Bajamos al jardín que tenían al lado de la casa. Había naranjas. Un perfume ácido y dulce en el aire. Él llevaba una bufanda de lana verde al cuello. Dábamos un paseo. Lentamente.
-Ya verás como todo se va a arreglar.
-Tú sabes que no. Tú sabes lo que me pasa...¿verdad?-Él me miró.
-Nadie ha dicho nada. Y yo prefiero no preguntar.
-Tú no lo necesitas. Al final de la universidad empecé a frecuentar círculos muy especiales. Nos divertíamos muchísimo. Todo era perfecto. Yo había pasado mucha vida estudiando, encerrado entre cuatro paredes. Y ya veía el final...el fruto de mi esfuerzo. Nos reuníamos los fines de semana. Y organizábamos fiestas increíbles. La mayoría de las veces acababas demasiado borracho como para saber con quién estabas teniendo sexo. Y así esto se repetía una o dos veces al mes. Cuando estaba acabando la carrera ya supe que era seropositivo. Pero seguí. Qué remedio. Se hablaba de que estaban inventando cosas...- Él hablaba mirando los naranjos, tranquilamente. Yo sabía lo que me contaba. Lo había sospechado siempre. Y no sabía qué decir.
-¿Tienes un tratamiento?
-Sí. Pero no sirve de gran cosa. Estuve ingresado en un hospital en estados unidos durante seis meses pero me dijeron que todo era ya inútil. Cuando me fui dije que iba a hacer una especialidad. El hospital me lo pagó mi amigo de entonces. Uno de mis profesores que también formaba parte del grupo de juergas. Pero no valía la pena. Y yo decidí volver a mi casa. Morir con más dignidad cerca de mis padres. Veía los terminales. Veía mis colegas, médicos como yo, atendiendo a los pacientes. Intentando hacerles ver que se podía hacer algo...-él paró y se sentó en una especie de banquito hecho en cemento. Nos sentamos los dos.
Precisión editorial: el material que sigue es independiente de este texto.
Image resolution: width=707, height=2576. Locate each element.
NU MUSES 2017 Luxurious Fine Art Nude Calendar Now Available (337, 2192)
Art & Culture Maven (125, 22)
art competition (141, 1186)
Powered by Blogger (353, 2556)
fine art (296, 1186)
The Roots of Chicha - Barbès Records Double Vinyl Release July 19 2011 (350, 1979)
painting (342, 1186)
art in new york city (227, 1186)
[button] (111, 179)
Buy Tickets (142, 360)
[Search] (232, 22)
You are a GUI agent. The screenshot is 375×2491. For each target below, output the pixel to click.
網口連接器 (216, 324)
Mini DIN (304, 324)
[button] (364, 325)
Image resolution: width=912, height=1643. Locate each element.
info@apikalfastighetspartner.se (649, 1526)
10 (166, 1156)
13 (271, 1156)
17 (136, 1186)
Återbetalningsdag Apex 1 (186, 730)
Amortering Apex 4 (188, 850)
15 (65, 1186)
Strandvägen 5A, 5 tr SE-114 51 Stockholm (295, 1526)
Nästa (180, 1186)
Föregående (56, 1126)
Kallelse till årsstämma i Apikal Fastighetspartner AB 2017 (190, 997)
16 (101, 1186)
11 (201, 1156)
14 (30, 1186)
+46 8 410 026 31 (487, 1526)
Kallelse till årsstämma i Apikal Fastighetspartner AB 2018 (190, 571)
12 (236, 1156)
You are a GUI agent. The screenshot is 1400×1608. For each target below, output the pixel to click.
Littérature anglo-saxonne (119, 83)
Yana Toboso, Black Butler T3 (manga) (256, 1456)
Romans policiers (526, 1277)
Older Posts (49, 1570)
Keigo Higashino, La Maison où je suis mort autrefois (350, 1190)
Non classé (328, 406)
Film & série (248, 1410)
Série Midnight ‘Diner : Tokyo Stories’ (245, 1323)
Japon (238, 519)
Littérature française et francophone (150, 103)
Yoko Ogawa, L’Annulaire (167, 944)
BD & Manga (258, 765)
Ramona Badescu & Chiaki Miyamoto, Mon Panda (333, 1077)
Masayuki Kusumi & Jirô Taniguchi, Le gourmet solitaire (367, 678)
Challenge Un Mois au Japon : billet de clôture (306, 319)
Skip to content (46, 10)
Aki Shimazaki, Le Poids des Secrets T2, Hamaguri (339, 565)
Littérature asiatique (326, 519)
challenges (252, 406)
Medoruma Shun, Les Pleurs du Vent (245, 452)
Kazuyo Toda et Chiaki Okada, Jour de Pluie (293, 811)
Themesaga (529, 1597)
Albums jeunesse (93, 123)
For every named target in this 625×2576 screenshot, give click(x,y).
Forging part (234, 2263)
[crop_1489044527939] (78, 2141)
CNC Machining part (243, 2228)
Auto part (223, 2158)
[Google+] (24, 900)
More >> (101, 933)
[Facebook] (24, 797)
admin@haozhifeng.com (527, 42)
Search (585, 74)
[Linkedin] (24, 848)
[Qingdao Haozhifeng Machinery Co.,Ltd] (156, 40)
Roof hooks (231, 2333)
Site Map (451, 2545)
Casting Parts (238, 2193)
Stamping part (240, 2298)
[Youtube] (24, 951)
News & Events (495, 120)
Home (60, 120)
-¿Qué quieres que haga?- yo pregunté, sin muchas esperanzas.
-Nadie puede hacer nada. Estoy en la última fase de la enfermedad. Y estoy preparado para morir. He arreglado todo lo que tenía que arreglar. Lo que me preocupa son mis padres. Se quedan solos. Mi padre conoce la enfermedad. Mi madre no. Tampoco ella pone interés. Yo creo que se sigue aferrando a la posibilidad de que algo mejore.
-¿Por qué no quieres que vengan a verte?
-No quiero que me compadezcan. No quiero que me traten con asco como yo he visto que se ha hecho a conocidos míos. Miedo a respirar el mismo aire que el enfermo. Miedo a mirar la misma cosa...nunca se sabe. Quiero que esto no me pase. Ni a mis padres, ni a nadie...- Él me contaba todo aquello.
Cuando murió Gaspar todo el pueblo se reunió para compadecer a la familia. Es curioso como en los pueblos se reúnen para los “compadecimientos”. Para felicitar por haber ganado premios, probablemente no tanto. Eso pasa en los pueblos y en la vida. Que es como un pueblo. Pero a veces de dimensiones más reducidas.
Estuve ese día en el entierro. Las nubes se arañaban entre ellas en ese invierno. Sebastián estaba allí. Con los ojos muy abiertos. Sin llorar. Su mujer estaba quieta a su lado. Con el llanto corriendo por las mejillas. Después Sebastián se dedicó a cuidar a su mujer. Y animarla como podía. Dejó las clases. Lo dejó casi todo. No valían los amigos, los conocidos, las visitas.
Su mujer decidió morirse. Así de sencillo. Dejó de comer. Dejó de vivir antes de que se la enterrara. No era tan fuerte.
Sebastián la sobrevivió. Se dedicó a intentar existir. Le aconsejaron cambiar de casa. Pero no quiso. Apenas salía. Hasta que salió esa noche. Y se lanzó contra el tren. Y su sufrimiento se acabó.